In February 2008, the Department of Health and Human Services (DHHS) issued a formal solicitation (Request for Proposals) for an Anthrax Recombinant Protective Antigen (rPA) Vaccine for the Strategic National Stockpile (SNS).  The solicitation outlines a requirement to procure 25 million doses of an rPA anthrax vaccine.

 

“There is currently an unmet need for a second generation anthrax vaccine that offers the potential for improved safety and convenience,” said Mr. Wright.  “We believe Avecia’s vaccine is well positioned to meet this requirement, as it is a highly purified recombinant form of a single protein – protective antigen (PA), which is produced using standard biotechnology processes.  In preclinical and clinical studies the vaccine was shown to produce a vaccine-induced antibody response and was safe and well tolerated.  If these results are confirmed in future studies, we believe this vaccine could prove to be a superior choice for procurement in the Strategic National Stockpile for civilian defense against anthrax threats.”

 

About PharmAthene, Inc.

 

PharmAthene (AMEX:PIP) was formed to meet the critical needs of the United States and its allies by developing and commercializing medical countermeasures against biological and chemical weapons.  PharmAthene’s lead programs include Valortim™ for the prevention and treatment of anthrax infection and Protexia® for the prevention and treatment of morbidity and mortality associated with exposure to chemical nerve agents.
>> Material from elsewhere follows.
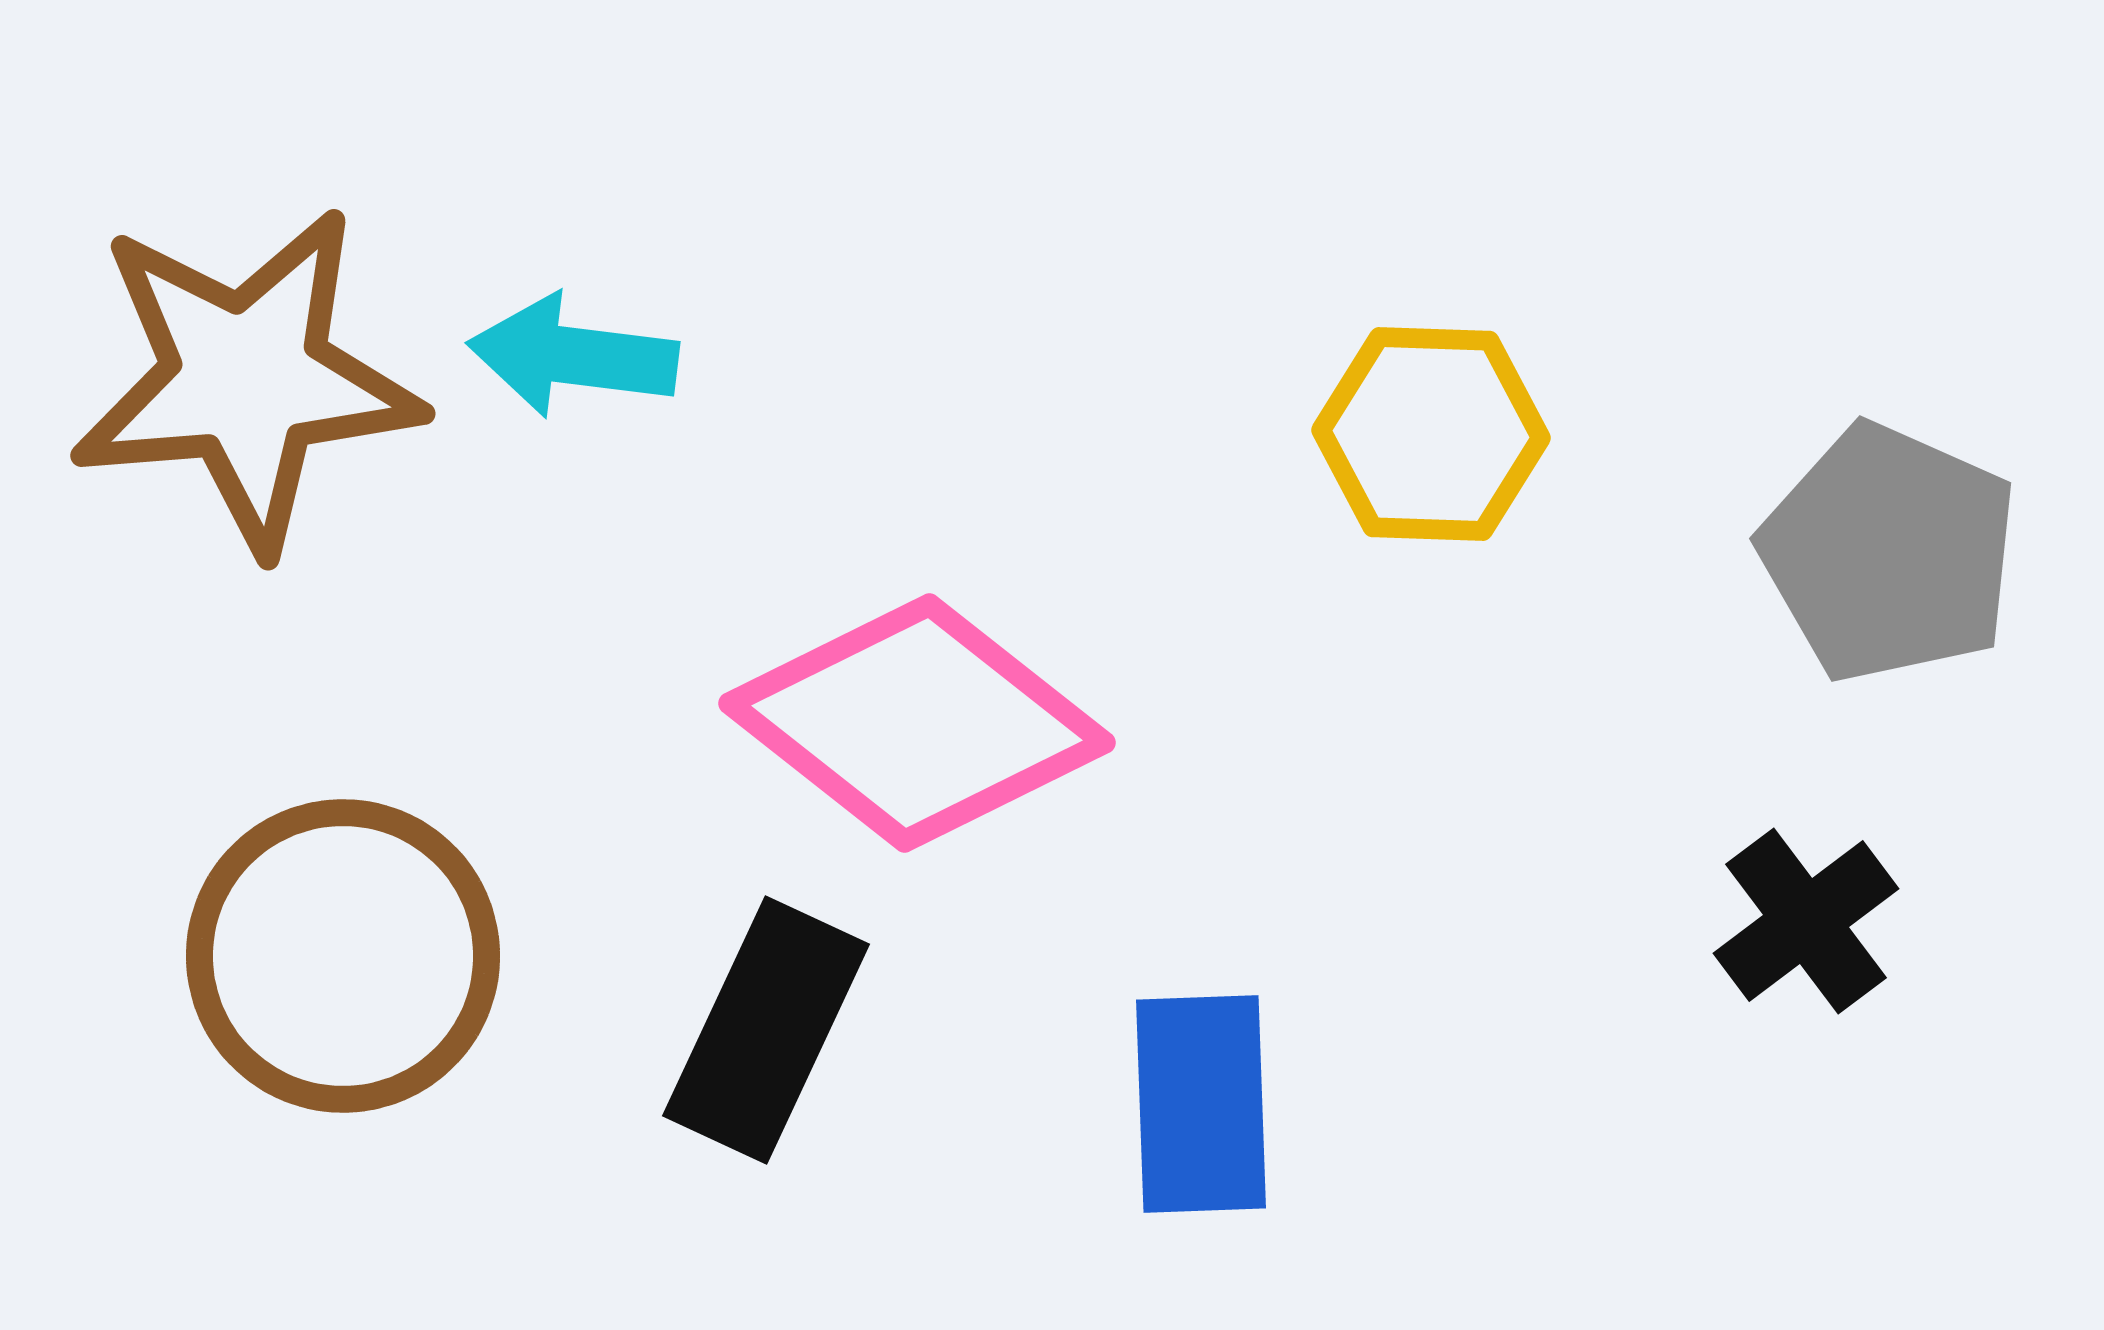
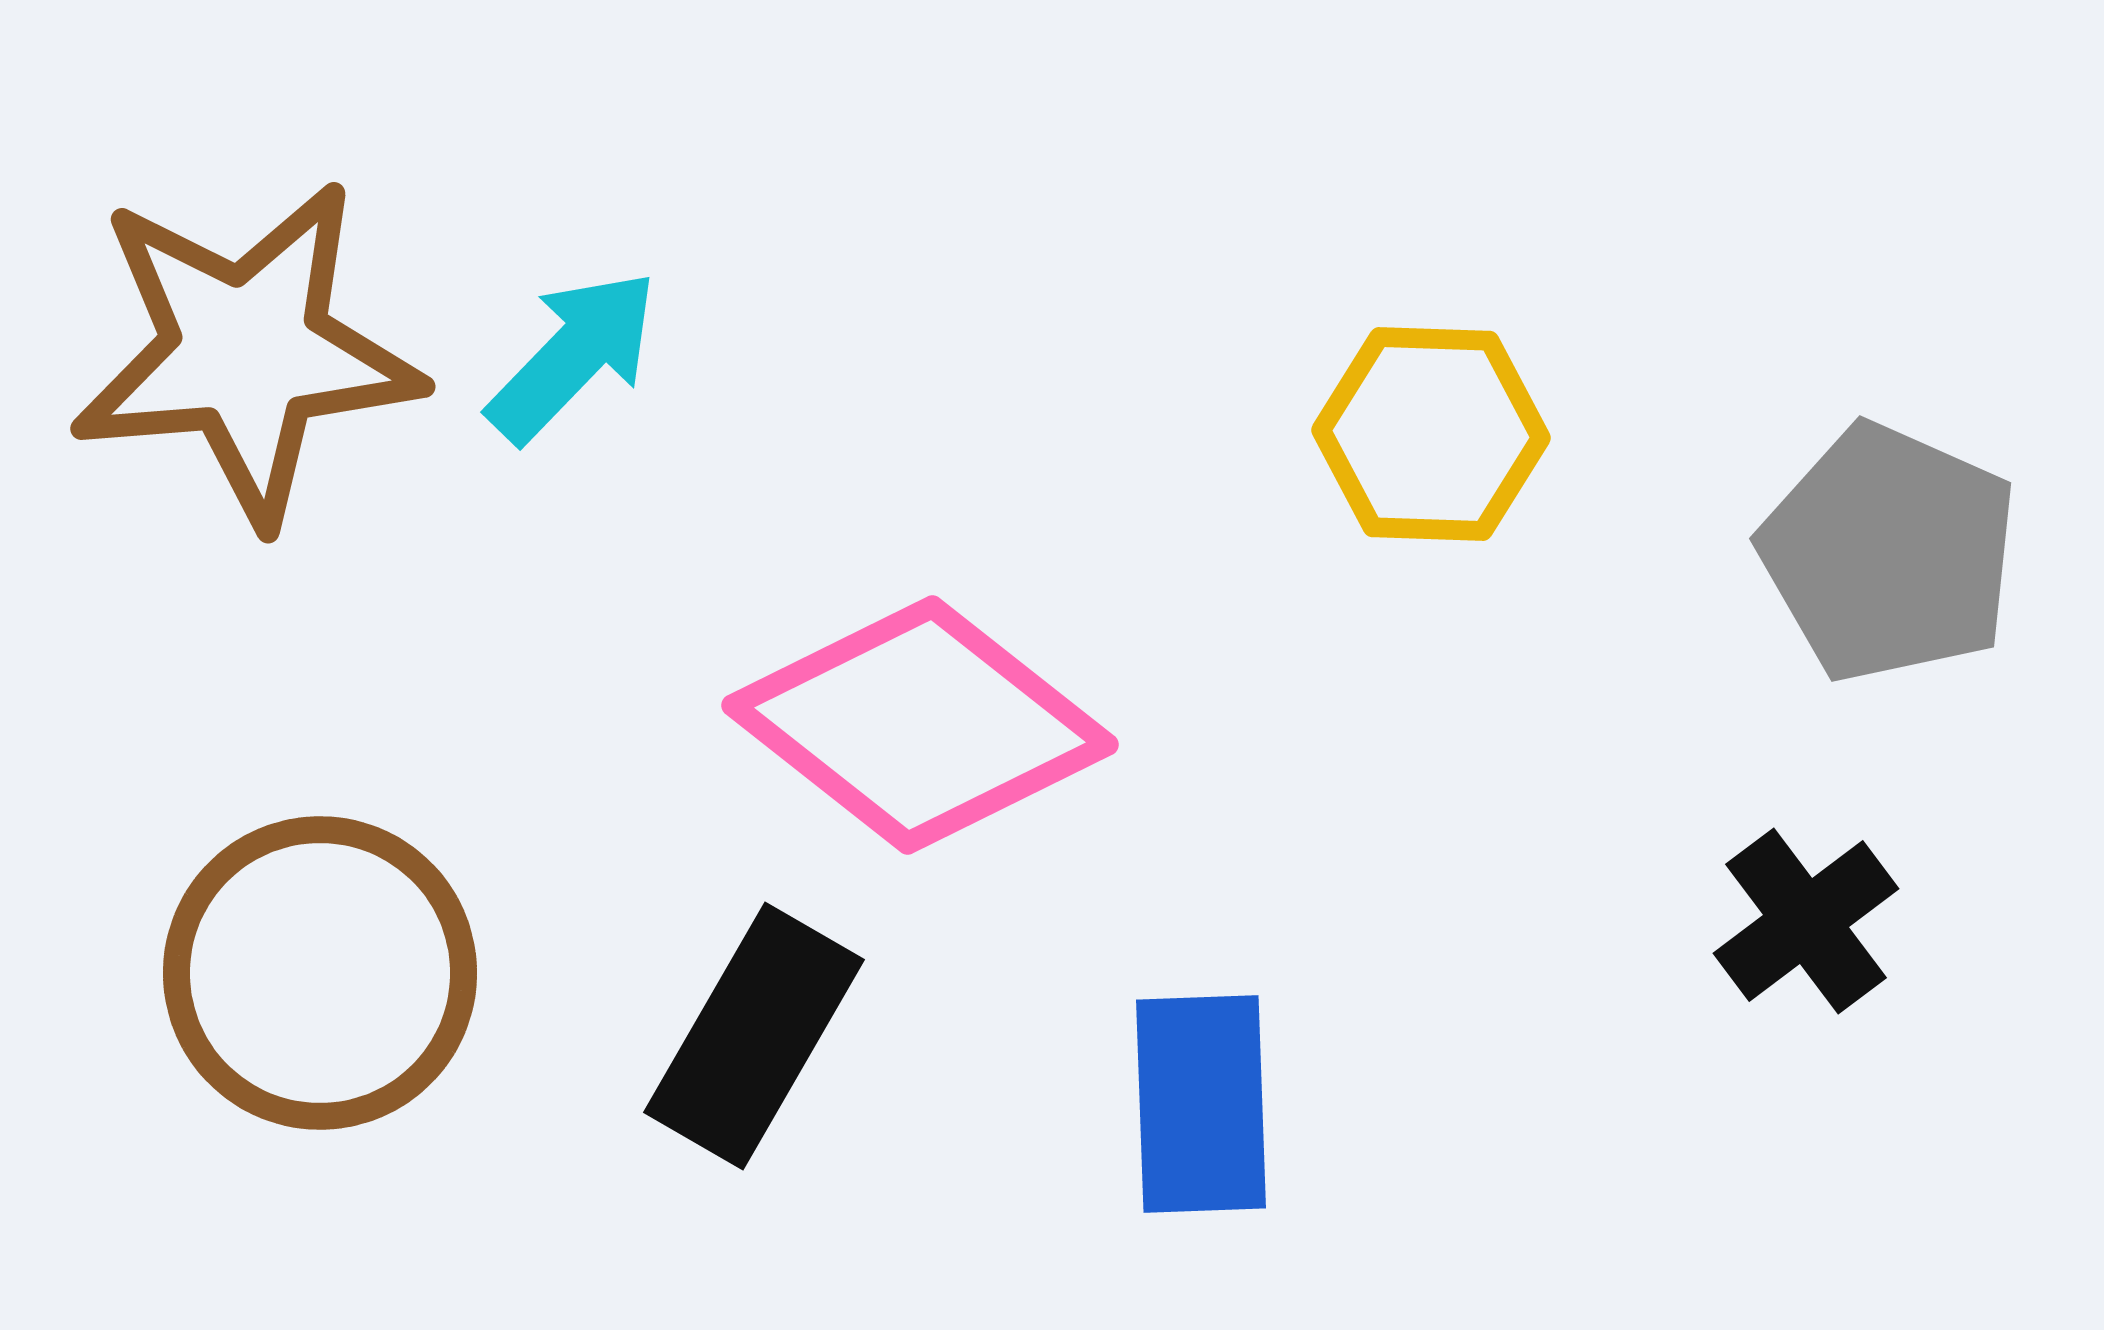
cyan arrow: rotated 127 degrees clockwise
brown star: moved 27 px up
pink diamond: moved 3 px right, 2 px down
brown circle: moved 23 px left, 17 px down
black rectangle: moved 12 px left, 6 px down; rotated 5 degrees clockwise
For more information about PharmAthene, please visit www.PharmAthene.com.

 

Forward Looking Statement

 

Except for the historical information presented herein, matters discussed may constitute forward-looking statements within the meaning of the Private Securities Litigation Reform Act of 1995 that are subject to certain risks and uncertainties that could cause actual results to differ materially from any future results, performance or achievements expressed or implied by such statements.  Statements that are not historical facts, including statements preceded by, followed by, or that include the words “potential”; “believe”; “anticipate”; “intend”; “plan”; “expect”; “estimate”; “could”; “may”; “should”; “could”; or similar statements are forward-looking statements.  PharmAthene disclaims, however, any intent or obligation to update these forward-looking statements.  Risks and uncertainties include the likelihood that the U.S. government will choose to procure any products from the Company, the successful development of any of PharmAthene’s potential products, the advancement of PharmAthene’s strategy, its ability to expand its business to meet US government requirements, or its ability to enhance the timelines or opportunity for success of its programs, the ability of the rPA based anthrax vaccine to meet any stated government requirements or be a viable choice for the Strategic National Stockpile as well as risks detailed from time to time in PharmAthene’s public disclosure filings with the U.S. Securities and Exchange Commission (the “SEC”).  There can be no assurance that PharmAthene’s development efforts will succeed or that developed products will receive required regulatory clearance, or that, even if such regulatory clearance were received, such products would ultimately achieve commercial success or be procured by the government.  Copies of PharmAthene’s public disclosure filings are available from its investor relations department.